Chatbots aren't Terminators—they're just trying to 'optimize outcomes'
Yes, Facebook's chatbots have created their own, non-human language to communicate with each other. No, this doesn't mean they're planning to take over the world.
Last week, The Atlantic published a report from researchers at Facebook's Artificial Intelligence Research Lab that describes the company's use of machine learning to train "dialogue agents" to negotiate. As the report details, researchers had to tweak one of their models because it "led to divergence from human language."
But this is not an indication that machines are covertly uniting against humans, according to Christopher Amato, assistant professor in the College of Computer and Information Science at Northeastern. Rather, he said, the divergence is just "another instance of AI trying to optimize outcomes."
"This seems strange because we're thinking about it from a human perspective, in terms of language," said Amato, whose research focuses on artificial intelligence, machine learning, and robotics. "Machines, though, don't care about human language. They're programmed with a set of possible things they can say, but they don't know that that's language. The machine is trying to optimize the outcome it was programmed to create—it doesn't care if it accomplishes that with words, beeps, or some combination of something else; it will just pick whatever works best."
The report doesn't make it clear how, exactly, the chatbots were communicating, only that they were not using human language.
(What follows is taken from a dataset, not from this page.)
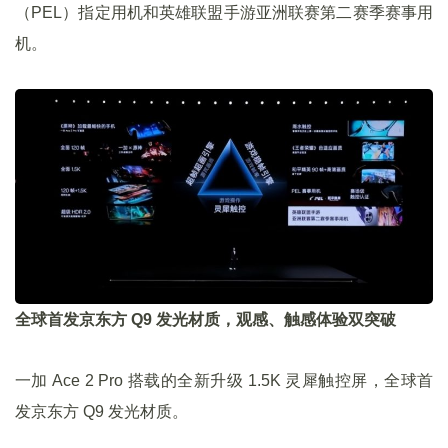
（PEL）指定用机和英雄联盟手游亚洲联赛第二赛季赛事用
机。
全球首发京东方 Q9 发光材质，观感、触感体验双突破
一加 Ace 2 Pro 搭载的全新升级 1.5K 灵犀触控屏，全球首
发京东方 Q9 发光材质。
Amato explained that in general, machine learning involves designing bots to perform a certain series of tasks in order to reach a desired outcome. As the bots work to achieve their programmed goal, they will determine what works and what does not—based either on weighted algorithms created by humans or the programming language used to design it—and will continue to work until something tells them to stop.
"The conical story in AI is about the paperclip-making robot," Amato said. "You have this robot that was built to make paperclips. It keeps doing that until it runs out materials, and then it starts tearing down the whole world to gather more material to make paperclips. The machine only knows what you tell it. So, if you tell it to negotiate, in Facebook's case, but don't put any constraints on how it should do that, it'll negotiate the best way it knows how."
Ending up with these types of unexpected outcomes "pretty much happens in every case" of machine learning, Amato said, because it's nearly impossible to plan for everything at the outset.
"It's always a problem of modeling the problem: Do you really want to make paperclips at the cost of everything else?" Amato said. "Do you really want your bots to negotiate at the expense of human language?"
Overall, Amato said it's important to keep in mind that "machine learning is a tool. We need to use it correctly in order for it to help us in our lives."
This fluke, then, is less Terminator, and more trial and error.
"I certainly don't think this means that now robots are going to start learning a secret language so they can take over the world behind our backs," Amato said.